Compléter le décret ?

"Là où le bât blesse, c'est par rapport au financement de la mission" par les centres de gestion, estime Louis Mathevet-Bidini. Étant de nature facultative, cette mission doit être financée par "une cotisation ou une facturation" qui n'est prévue ni par le décret du 6 décembre 2022 ni par l'arrêté ministériel du même jour. Mais le contrôle de légalité préfectoral n'a pas retoqué les délibérations des centres de gestion au regard de cet argument.

Le CDG des Côtes-d'Armor a dû l'année dernière réécrire son projet de délibération, après un avis négatif rendu par le préfet, qui avait été consulté par l'intéressé. Quant au CDG de La Réunion, il a dû se mettre en conformité avec des avis rendus récemment par le préfet et la Haute Autorité pour la transparence de la vie publique (HATVP) concluant à une organisation inadéquate du service mis en place par le CDG. Ce dernier est à l'origine de la saisine des deux institutions. Parmi les délibérations prises en 2023 par les CDG au sujet du référent déontologue des élus locaux, la délibération du CDG de la Meuse est finalement la seule qui devrait être annulée en justice, selon l'expert. 

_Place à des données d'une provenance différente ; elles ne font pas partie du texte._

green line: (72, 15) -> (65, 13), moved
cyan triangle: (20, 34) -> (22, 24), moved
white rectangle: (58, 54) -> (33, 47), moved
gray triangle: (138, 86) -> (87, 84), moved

Sur 64 CDG ayant répondu en mars 2023 à une enquête de l'ANDCDG, plus de la moitié (33) comptaient s'engager dans la mission de référent déontologue des élus locaux. Depuis, d'autres se sont lancés, sans que l'on sache exactement combien. 

Ils ont fait valoir des arguments juridiques, qui, s'ils sont fondés (la plupart du temps), n'en relèvent pas moins d'une forme de bricolage. Il aurait été plus simple que le décret de décembre 2022 mentionne le rôle des centres de gestion dans le dispositif. Mais à la surprise générale, le pouvoir réglementaire est resté silencieux sur ce point. Le réseau des référents déontologues des CDG agit donc pour que ce qui constitue un oubli aux yeux de ses membres soit réparé. C'est d'autant plus nécessaire, souligne Louis Mathevet-Bidini, que les petites communes ont le plus grand mal à trouver un référent déontologue si elles ne sont pas aidées. Dans ce contexte, certaines d'entre elles n'auraient toujours pas désigné leur référent – en dépit de l'obligation qui pèse sur elles.

Référence : décision du tribunal administratif de Nancy, n° 2303191, 11 juin 2024.